А о значимости для художника
Может быть, эти облака — символ некоего видения, горнего мира, таинственного, излучающего световую энергию, наполняющую мир земной?
Цветовое осмысление мира — тема «Гармонии». Согласование тёплых и холодных оттенков положено в основу колористического строя картины (таков, в частности, вывод О.Я.Кочик, с которым нельзя не согласиться); холодные и тёплые краски, тона, взаимодействуя, противоборствуя, таят в этом своём борении некие скрытые силы, возмущающие цветовую стихию мятущейся вселенной. Прозреть их смысл (а может быть, сознать онтологичность природы цвета, мистическую тайну его) и посредством этого приблизиться к пониманию или хотя бы смутному ощущению постоянно ускользающих от человека тайн бытия — вот волнующая воображение задача для художника. Затем через примирение в творчестве противостоящих друг другу цветовых начал достичь гармонии между внешним и внутренним, между духовным и материальным, между стремлением к идеалу и тоскою невозможности его достижения, между временем и вечностью. Прикосновением к вечному преодолеть текучее и неуловимое время. Всё та же проблема, мучительная, не оставляющая ни на миг. «Кругом меня все диссонансы, от которых я нигде не могу скрыться»28,— как стон вырывается из его души, а творческая мысль бьётся над постижением гармонии.
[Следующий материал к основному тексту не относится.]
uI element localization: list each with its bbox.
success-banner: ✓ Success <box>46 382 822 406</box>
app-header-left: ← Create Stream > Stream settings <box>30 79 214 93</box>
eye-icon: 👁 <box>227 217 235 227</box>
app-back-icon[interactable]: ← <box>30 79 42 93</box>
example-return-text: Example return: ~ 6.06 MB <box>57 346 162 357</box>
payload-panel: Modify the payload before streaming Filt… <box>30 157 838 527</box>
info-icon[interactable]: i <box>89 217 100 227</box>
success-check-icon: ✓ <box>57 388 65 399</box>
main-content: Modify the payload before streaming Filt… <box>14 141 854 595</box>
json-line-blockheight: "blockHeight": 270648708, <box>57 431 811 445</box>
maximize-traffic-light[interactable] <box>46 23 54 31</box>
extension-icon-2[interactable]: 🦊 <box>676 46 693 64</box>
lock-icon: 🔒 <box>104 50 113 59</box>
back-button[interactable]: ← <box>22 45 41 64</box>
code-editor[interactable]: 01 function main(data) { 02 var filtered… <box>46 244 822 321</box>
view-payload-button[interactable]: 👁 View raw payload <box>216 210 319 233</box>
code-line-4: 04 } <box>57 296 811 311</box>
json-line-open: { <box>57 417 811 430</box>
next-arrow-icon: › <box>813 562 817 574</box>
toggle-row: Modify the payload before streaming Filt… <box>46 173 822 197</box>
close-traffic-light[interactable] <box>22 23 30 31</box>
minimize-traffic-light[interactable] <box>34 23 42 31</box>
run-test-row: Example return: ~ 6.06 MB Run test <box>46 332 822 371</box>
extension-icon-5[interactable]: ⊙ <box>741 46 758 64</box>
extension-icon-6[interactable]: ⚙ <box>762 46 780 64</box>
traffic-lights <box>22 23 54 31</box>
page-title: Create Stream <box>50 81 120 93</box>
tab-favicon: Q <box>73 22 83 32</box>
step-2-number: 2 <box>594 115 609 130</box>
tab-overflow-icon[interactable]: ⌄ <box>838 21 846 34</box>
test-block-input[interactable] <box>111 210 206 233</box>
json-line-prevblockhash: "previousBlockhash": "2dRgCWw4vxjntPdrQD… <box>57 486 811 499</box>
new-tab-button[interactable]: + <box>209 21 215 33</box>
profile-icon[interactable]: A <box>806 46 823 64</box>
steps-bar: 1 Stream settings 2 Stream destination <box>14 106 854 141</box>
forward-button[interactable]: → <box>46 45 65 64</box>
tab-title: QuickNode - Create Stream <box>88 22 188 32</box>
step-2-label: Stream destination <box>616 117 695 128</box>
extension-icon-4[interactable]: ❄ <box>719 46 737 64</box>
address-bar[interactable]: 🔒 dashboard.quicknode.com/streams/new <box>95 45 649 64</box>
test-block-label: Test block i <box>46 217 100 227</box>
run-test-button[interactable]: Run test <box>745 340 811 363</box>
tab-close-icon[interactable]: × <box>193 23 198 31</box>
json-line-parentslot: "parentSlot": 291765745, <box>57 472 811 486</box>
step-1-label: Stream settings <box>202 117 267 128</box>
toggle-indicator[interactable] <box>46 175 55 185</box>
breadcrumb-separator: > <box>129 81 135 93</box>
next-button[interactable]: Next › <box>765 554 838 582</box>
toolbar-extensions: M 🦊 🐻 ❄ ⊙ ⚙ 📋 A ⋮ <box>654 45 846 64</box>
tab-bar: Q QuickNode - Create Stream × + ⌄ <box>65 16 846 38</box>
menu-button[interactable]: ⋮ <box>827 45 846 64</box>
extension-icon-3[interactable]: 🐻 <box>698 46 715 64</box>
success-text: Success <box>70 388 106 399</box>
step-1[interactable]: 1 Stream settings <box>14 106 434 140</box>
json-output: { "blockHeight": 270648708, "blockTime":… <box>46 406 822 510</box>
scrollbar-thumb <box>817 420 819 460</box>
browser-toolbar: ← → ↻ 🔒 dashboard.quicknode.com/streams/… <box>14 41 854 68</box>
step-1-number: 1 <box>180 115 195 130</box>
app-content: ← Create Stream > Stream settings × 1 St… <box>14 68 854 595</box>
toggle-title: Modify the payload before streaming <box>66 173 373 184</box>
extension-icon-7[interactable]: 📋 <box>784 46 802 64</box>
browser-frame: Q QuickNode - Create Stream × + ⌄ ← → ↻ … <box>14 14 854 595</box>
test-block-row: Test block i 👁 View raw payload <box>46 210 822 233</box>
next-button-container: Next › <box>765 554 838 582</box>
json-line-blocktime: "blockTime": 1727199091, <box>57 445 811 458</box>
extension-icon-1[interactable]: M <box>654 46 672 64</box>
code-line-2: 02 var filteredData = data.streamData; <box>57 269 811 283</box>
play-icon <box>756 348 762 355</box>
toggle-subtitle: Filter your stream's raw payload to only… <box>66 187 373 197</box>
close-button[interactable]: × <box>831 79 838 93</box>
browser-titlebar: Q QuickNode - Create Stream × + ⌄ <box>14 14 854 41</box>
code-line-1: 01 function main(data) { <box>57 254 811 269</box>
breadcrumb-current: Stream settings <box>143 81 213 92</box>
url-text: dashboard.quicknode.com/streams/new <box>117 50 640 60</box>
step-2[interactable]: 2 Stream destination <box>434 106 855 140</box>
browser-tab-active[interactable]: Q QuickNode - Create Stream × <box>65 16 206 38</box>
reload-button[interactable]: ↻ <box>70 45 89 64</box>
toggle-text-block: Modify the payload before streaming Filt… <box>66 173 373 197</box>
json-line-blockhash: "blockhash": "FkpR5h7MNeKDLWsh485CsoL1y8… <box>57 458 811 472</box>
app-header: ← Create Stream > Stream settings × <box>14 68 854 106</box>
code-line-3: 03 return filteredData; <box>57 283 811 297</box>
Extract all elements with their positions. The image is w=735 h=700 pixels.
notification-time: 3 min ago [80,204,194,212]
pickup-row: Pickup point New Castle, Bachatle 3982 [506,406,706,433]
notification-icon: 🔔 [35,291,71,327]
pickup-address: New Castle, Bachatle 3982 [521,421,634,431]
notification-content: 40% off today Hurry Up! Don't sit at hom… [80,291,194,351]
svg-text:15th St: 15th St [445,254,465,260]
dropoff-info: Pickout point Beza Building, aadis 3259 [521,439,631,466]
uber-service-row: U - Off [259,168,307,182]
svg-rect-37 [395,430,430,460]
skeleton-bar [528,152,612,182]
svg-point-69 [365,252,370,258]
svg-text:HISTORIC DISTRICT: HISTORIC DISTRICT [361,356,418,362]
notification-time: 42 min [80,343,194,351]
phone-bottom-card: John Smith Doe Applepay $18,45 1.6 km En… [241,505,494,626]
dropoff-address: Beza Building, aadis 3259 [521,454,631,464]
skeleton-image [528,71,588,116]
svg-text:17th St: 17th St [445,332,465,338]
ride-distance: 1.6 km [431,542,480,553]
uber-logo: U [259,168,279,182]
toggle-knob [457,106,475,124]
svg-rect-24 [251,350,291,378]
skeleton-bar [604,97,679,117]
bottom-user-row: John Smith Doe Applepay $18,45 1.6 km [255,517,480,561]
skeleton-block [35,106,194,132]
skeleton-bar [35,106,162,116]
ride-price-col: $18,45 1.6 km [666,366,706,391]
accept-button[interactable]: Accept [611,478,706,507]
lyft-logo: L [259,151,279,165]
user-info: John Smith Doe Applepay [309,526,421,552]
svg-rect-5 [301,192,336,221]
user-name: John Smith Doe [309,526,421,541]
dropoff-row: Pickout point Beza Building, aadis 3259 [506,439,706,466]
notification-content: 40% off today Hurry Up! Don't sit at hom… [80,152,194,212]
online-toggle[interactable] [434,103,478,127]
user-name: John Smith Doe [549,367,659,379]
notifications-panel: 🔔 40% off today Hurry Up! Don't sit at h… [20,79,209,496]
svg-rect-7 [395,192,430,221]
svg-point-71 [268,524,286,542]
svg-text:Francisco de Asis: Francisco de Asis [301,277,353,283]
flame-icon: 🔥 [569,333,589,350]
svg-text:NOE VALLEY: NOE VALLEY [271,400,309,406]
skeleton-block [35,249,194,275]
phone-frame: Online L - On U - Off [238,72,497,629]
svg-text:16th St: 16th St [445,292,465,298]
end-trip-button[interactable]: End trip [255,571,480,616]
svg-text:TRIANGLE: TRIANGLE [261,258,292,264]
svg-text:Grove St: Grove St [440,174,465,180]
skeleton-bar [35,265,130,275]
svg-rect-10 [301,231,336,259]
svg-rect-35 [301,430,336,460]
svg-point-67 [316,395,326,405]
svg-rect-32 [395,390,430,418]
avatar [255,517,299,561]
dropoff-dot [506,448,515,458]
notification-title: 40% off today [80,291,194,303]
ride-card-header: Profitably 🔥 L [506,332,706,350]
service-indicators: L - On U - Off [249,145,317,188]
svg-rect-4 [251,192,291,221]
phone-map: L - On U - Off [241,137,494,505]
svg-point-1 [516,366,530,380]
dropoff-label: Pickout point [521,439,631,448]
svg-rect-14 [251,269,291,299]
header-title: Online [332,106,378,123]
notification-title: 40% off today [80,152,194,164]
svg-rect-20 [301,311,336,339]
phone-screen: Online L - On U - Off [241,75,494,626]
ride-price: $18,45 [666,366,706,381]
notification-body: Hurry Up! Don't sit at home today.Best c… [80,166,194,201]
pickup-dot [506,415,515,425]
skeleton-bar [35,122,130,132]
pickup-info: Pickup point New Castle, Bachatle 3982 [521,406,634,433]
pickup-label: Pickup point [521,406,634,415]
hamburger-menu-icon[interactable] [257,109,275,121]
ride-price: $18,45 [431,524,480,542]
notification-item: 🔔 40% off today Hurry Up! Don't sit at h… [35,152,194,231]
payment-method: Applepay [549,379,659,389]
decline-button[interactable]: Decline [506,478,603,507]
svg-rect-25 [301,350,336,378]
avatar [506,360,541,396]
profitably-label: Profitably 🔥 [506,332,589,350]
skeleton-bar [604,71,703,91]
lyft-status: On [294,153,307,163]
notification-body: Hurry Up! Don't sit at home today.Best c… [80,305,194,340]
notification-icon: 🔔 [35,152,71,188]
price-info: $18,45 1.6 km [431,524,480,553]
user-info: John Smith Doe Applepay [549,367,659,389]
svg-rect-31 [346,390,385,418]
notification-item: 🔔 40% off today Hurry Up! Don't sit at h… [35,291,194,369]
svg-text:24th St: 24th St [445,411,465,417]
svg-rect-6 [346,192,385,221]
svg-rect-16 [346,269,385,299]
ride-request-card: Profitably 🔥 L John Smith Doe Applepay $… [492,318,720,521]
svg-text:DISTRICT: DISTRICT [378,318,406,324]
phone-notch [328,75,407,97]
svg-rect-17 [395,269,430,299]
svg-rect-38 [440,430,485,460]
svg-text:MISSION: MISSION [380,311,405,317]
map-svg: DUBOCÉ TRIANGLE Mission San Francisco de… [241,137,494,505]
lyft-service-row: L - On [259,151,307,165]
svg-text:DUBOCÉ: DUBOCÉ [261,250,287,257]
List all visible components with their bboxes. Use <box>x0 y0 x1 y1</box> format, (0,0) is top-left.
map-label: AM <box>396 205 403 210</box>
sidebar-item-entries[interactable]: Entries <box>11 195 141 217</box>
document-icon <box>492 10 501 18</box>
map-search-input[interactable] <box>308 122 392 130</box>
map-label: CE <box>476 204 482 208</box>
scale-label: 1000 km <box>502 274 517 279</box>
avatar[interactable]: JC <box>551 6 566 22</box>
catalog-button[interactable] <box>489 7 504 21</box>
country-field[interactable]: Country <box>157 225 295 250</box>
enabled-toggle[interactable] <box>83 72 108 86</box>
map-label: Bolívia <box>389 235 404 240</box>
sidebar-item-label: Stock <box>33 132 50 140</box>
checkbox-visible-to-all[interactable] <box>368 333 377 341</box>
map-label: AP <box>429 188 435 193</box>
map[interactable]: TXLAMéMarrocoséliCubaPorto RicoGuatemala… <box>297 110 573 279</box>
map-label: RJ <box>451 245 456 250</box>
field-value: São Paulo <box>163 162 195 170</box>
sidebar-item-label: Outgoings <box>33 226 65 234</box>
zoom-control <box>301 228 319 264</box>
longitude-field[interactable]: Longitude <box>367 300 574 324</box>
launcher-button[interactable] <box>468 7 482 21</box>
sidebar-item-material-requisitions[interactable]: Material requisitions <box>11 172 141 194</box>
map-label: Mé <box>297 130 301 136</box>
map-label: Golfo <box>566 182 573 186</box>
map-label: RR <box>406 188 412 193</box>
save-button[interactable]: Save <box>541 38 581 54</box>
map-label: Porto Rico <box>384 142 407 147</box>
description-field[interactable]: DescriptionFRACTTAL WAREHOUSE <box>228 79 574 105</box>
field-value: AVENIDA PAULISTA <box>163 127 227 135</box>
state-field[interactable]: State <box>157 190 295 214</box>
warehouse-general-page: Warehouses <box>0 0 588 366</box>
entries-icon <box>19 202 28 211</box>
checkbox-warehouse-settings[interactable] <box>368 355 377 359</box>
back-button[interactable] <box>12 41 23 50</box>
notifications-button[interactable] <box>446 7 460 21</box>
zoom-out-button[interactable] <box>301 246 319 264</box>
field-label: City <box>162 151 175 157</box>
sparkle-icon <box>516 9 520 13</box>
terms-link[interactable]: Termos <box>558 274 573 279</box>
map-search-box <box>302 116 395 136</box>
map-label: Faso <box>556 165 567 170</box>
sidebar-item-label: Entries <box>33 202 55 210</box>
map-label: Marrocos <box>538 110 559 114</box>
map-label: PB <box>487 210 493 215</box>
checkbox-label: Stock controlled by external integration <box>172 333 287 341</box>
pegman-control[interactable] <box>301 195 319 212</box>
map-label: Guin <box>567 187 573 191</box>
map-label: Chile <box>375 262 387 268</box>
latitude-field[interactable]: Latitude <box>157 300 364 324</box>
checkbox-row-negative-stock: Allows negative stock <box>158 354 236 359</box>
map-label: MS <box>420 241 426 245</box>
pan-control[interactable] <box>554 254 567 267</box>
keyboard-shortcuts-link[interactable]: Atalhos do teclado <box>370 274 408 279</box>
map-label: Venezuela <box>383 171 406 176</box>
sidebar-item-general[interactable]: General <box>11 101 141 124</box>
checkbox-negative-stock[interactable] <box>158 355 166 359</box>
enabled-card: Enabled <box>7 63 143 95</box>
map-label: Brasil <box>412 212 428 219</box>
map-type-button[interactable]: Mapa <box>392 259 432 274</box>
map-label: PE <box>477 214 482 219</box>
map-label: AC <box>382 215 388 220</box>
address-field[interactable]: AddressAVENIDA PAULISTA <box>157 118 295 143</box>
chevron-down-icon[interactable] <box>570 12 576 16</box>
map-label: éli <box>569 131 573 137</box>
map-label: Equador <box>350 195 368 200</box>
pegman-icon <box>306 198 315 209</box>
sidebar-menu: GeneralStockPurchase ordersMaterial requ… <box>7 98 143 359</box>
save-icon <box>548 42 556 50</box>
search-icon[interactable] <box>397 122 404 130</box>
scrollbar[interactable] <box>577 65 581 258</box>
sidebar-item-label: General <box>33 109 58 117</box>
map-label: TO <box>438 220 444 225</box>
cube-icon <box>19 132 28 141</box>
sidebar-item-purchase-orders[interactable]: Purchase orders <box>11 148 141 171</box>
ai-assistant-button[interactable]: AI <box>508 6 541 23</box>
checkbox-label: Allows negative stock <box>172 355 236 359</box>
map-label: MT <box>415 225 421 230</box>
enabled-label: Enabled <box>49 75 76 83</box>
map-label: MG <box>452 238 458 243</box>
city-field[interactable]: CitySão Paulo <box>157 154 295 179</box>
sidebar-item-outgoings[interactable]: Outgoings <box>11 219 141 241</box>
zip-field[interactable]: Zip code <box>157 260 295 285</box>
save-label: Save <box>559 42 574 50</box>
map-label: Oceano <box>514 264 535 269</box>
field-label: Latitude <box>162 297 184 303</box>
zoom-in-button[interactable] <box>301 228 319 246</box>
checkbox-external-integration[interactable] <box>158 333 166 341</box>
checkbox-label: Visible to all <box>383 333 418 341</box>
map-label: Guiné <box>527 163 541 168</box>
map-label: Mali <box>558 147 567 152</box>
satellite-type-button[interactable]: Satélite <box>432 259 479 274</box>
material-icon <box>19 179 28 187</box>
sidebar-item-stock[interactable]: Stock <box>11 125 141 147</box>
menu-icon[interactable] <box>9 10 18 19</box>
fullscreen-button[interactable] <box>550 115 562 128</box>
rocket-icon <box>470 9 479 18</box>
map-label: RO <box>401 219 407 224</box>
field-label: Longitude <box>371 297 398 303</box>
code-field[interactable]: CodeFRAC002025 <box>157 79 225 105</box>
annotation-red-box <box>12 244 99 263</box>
Он ищет и мучится от бессилия переложить на холст стремление души: создать гармоническое укрытие от «диссонансов». Но нет пока ясных ответов, одни лишь вопросы: «Верен ли рисунок? Пропорции? Манера широкими общими пятнами, затем выделка деталей по рисунку? Отношение тонов между собой в натуре так ли как в этюде, хотя бы и в том случае, если общий основной тон этюда не такой, как в натуре, светлее или темнее? Красочность при верном отношении тонов должна, может быть, пропасть, и не есть ли она следствие того, что отношения тонов не выдержаны? Свет от чего зависит, от верного ли отношения цвета или силы тонов? Исходя из массы красочных тонов, приводить их к общему тону, связывая их и усмиряя, или наоборот, (идти) от общего, или, скорее сказать, однообразного тона, и постепенно вклеивать туда краски тонов, чтобы оживить его, и не будет ли это раскрашиванием рисунка? От постепенного заканчивания, то есть от последовательной выработки деталей, не пропадёт ли общий тон этюда?»29 Это записи периода работы над «Гармонией».
Художник ставит цель — господствовать над цветом, творческой силой преодолеть цветовые диссонансы и тем утвердить свою волю.
Не удалось вполне.
Не станем вслед за исследователями скрупулезно перечислять все огрехи и просчеты «Гармонии». Важнее другое: отрицательный результат тоже результат. Осознав слабость, можно её преодолеть. Главное же — основной путь определился ясно.
Нередко в литературе мелькает сопоставление живописи Борисова-Мусатова с уже существовавшим в те годы искусством символистов. В отношении более поздних работ художника это правомерно, хотя проблема не вполне однозначна; но пока его искусство несёт в себе причудливую двойственность: попытки символизации цвета сочетаются (в той же «Гармонии», например) с простенькими аллегориями, строящимися на нехитрой метафоре (тогда как символ метонимичен по природе своей). Иначе и быть не может, поскольку событийность сюжета даже в «Гармонии» не преодолена окончательно. Метафорический смысл ряда произведений того периода приоткрыл еще Н.Н.Врангель: «Он мечтает о женщине и любит её и, быть может, представляет себя в образе того кавалера, который гуляет в парке и сидит дома с любимой. Смелая греза для маленького горбуна!»30— излишне сентиментально и немного свысока сказано, но доля истины в догадке раннего биографа, без сомнения, есть. Борисов-Мусатов некоторое время ещё продолжал свои аллегории — «Мотив без слов» (1900), «Прогулка» (1901), — но вскоре оставил их вовсе. Изгнал самого себя из мира собственных грез?